### Task:
Scan the lines below and report each one containing "млрд" by copying it.

### Provided entries:

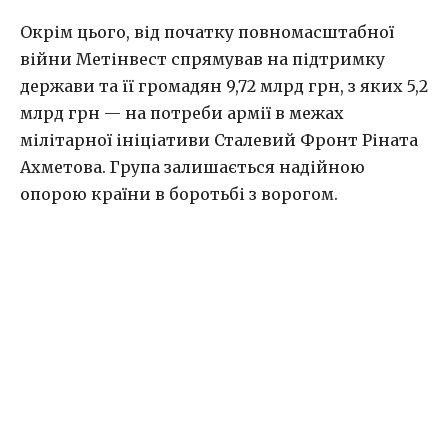
Окрім цього, від початку повномасштабної
війни Метінвест спрямував на підтримку
держави та її громадян 9,72 млрд грн, з яких 5,2
млрд грн — на потреби армії в межах
мілітарної ініціативи Сталевий Фронт Ріната
Ахметова. Група залишається надійною
опорою країни в боротьбі з ворогом.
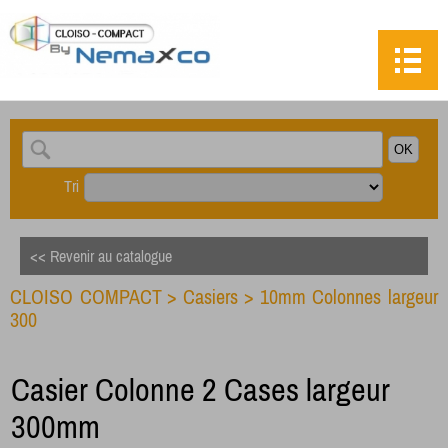
Tri
<< Revenir au catalogue
CLOISO COMPACT
>
Casiers
>
10mm Colonnes largeur
300
Casier Colonne 2 Cases largeur
300mm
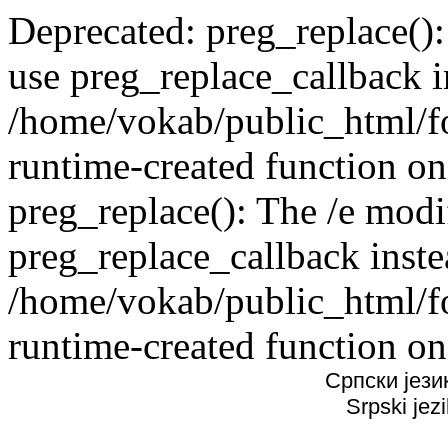
Deprecated: preg_replace():
use preg_replace_callback i
/home/vokab/public_html/f
runtime-created function on
preg_replace(): The /e modif
preg_replace_callback inste
/home/vokab/public_html/f
runtime-created function on
Српски јези
Srpski jez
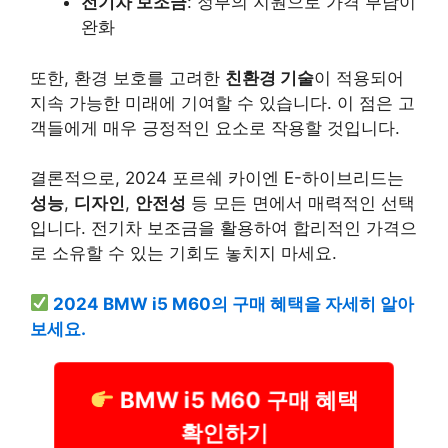
전기차 보조금
: 정부의 지원으로 가격 부담이
완화
또한, 환경 보호를 고려한
친환경 기술
이 적용되어
지속 가능한 미래에 기여할 수 있습니다. 이 점은 고
객들에게 매우 긍정적인 요소로 작용할 것입니다.
결론적으로, 2024 포르쉐 카이엔 E-하이브리드는
성능
,
디자인
,
안전성
등 모든 면에서 매력적인 선택
입니다. 전기차 보조금을 활용하여 합리적인 가격으
로 소유할 수 있는 기회도 놓치지 마세요.
2024 BMW i5 M60의 구매 혜택을 자세히 알아
보세요.
BMW i5 M60 구매 혜택
확인하기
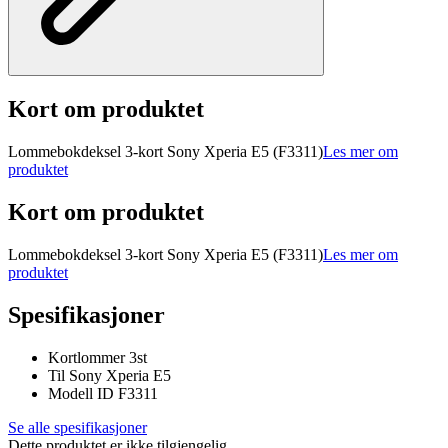
Kort om produktet
Lommebokdeksel 3-kort Sony Xperia E5 (F3311)
Les mer om
produktet
Kort om produktet
Lommebokdeksel 3-kort Sony Xperia E5 (F3311)
Les mer om
produktet
Spesifikasjoner
Kortlommer 3st
Til Sony Xperia E5
Modell ID F3311
Se alle spesifikasjoner
Dette produktet er ikke tilgjengelig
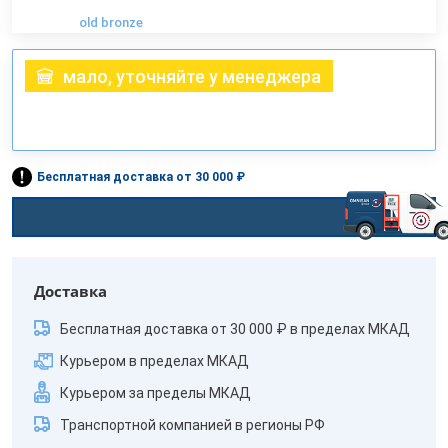
old bronze
мало, уточняйте у менеджера
Бесплатная доставка от 30 000 ₽
Доставка
Бесплатная доставка от 30 000 ₽ в пределах МКАД
Курьером в пределах МКАД
Курьером за пределы МКАД
Транспортной компанией в регионы РФ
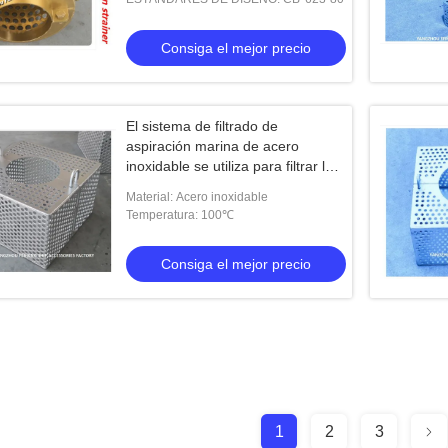
Consiga el mejor precio
El sistema de filtrado de
aspiración marina de acero
inoxidable se utiliza para filtrar las
rosas de las cajas FH-40A JIS
Material: Acero inoxidable
F7206
Temperatura: 100℃
Consiga el mejor precio
1
2
3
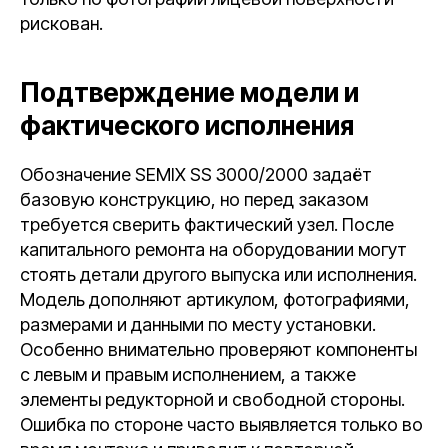
рискован.
Подтверждение модели и
фактического исполнения
Обозначение SEMIX SS 3000/2000 задаёт
базовую конструкцию, но перед заказом
требуется сверить фактический узел. После
капитального ремонта на оборудовании могут
стоять детали другого выпуска или исполнения.
Модель дополняют артикулом, фотографиями,
размерами и данными по месту установки.
Особенно внимательно проверяют компоненты
с левым и правым исполнением, а также
элементы редукторной и свободной стороны.
Ошибка по стороне часто выявляется только во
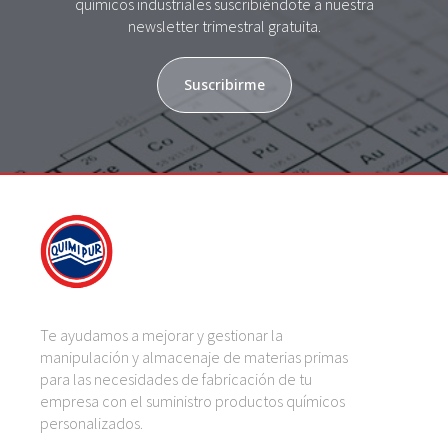
químicos industriales suscribiéndote a nuestra
newsletter trimestral gratuita.
Suscribirme
Te ayudamos a mejorar y gestionar la
manipulación y almacenaje de materias primas
para las necesidades de fabricación de tu
empresa con el suministro productos químicos
personalizados.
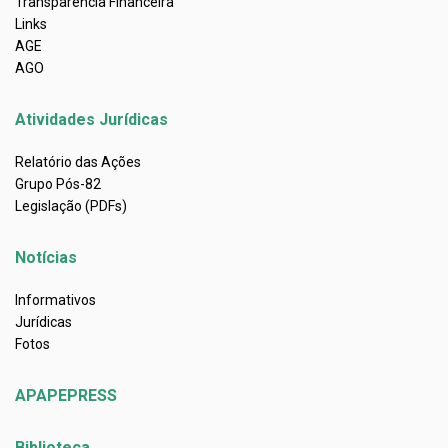
Transparência Financeira
Links
AGE
AGO
Atividades Jurídicas
Relatório das Ações
Grupo Pós-82
Legislação (PDFs)
Notícias
Informativos
Jurídicas
Fotos
APAPEPRESS
Biblioteca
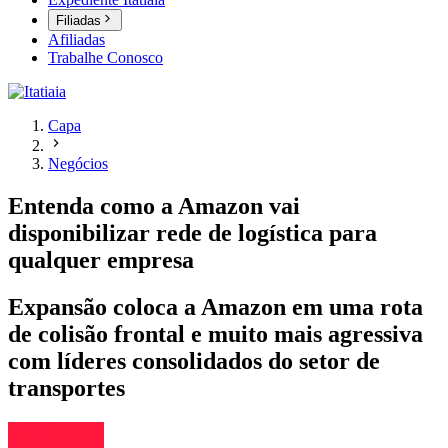
Filiadas
Afiliadas
Trabalhe Conosco
Capa
Negócios
Entenda como a Amazon vai
disponibilizar rede de logística para
qualquer empresa
Expansão coloca a Amazon em uma rota
de colisão frontal e muito mais agressiva
com líderes consolidados do setor de
transportes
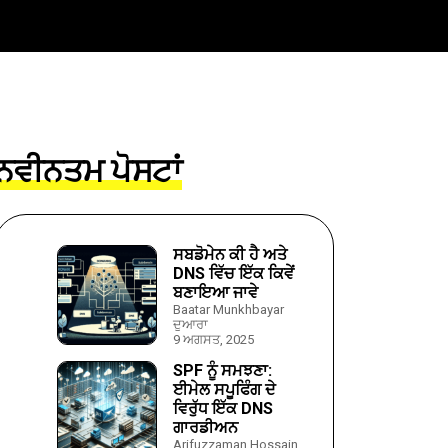
ਨਵੀਨਤਮ ਪੋਸਟਾਂ
ਸਬਡੋਮੇਨ ਕੀ ਹੈ ਅਤੇ
DNS ਵਿੱਚ ਇੱਕ ਕਿਵੇਂ
ਬਣਾਇਆ ਜਾਵੇ
Baatar Munkhbayar
ਦੁਆਰਾ
9 ਅਗਸਤ, 2025
SPF ਨੂੰ ਸਮਝਣਾ:
ਈਮੇਲ ਸਪੂਫਿੰਗ ਦੇ
ਵਿਰੁੱਧ ਇੱਕ DNS
ਗਾਰਡੀਅਨ
Arifuzzaman Hossain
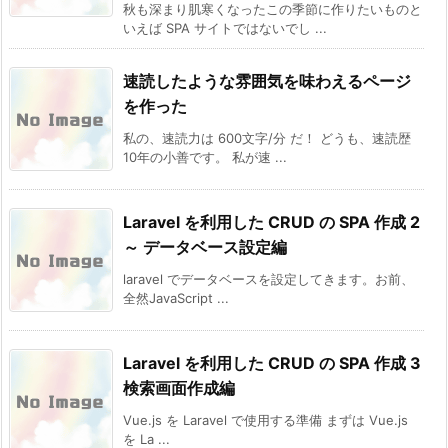
秋も深まり肌寒くなったこの季節に作りたいものと
いえば SPA サイトではないでし ...
速読したような雰囲気を味わえるページ
を作った
私の、速読力は 600文字/分 だ！ どうも、速読歴
10年の小善です。 私が速 ...
Laravel を利用した CRUD の SPA 作成 2
～ データベース設定編
laravel でデータベースを設定してきます。お前、
全然JavaScript ...
Laravel を利用した CRUD の SPA 作成 3
検索画面作成編
Vue.js を Laravel で使用する準備 まずは Vue.js
を La ...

### The completed task:
держави та її громадян 9,72 млрд грн, з яких 5,2
млрд грн — на потреби армії в межах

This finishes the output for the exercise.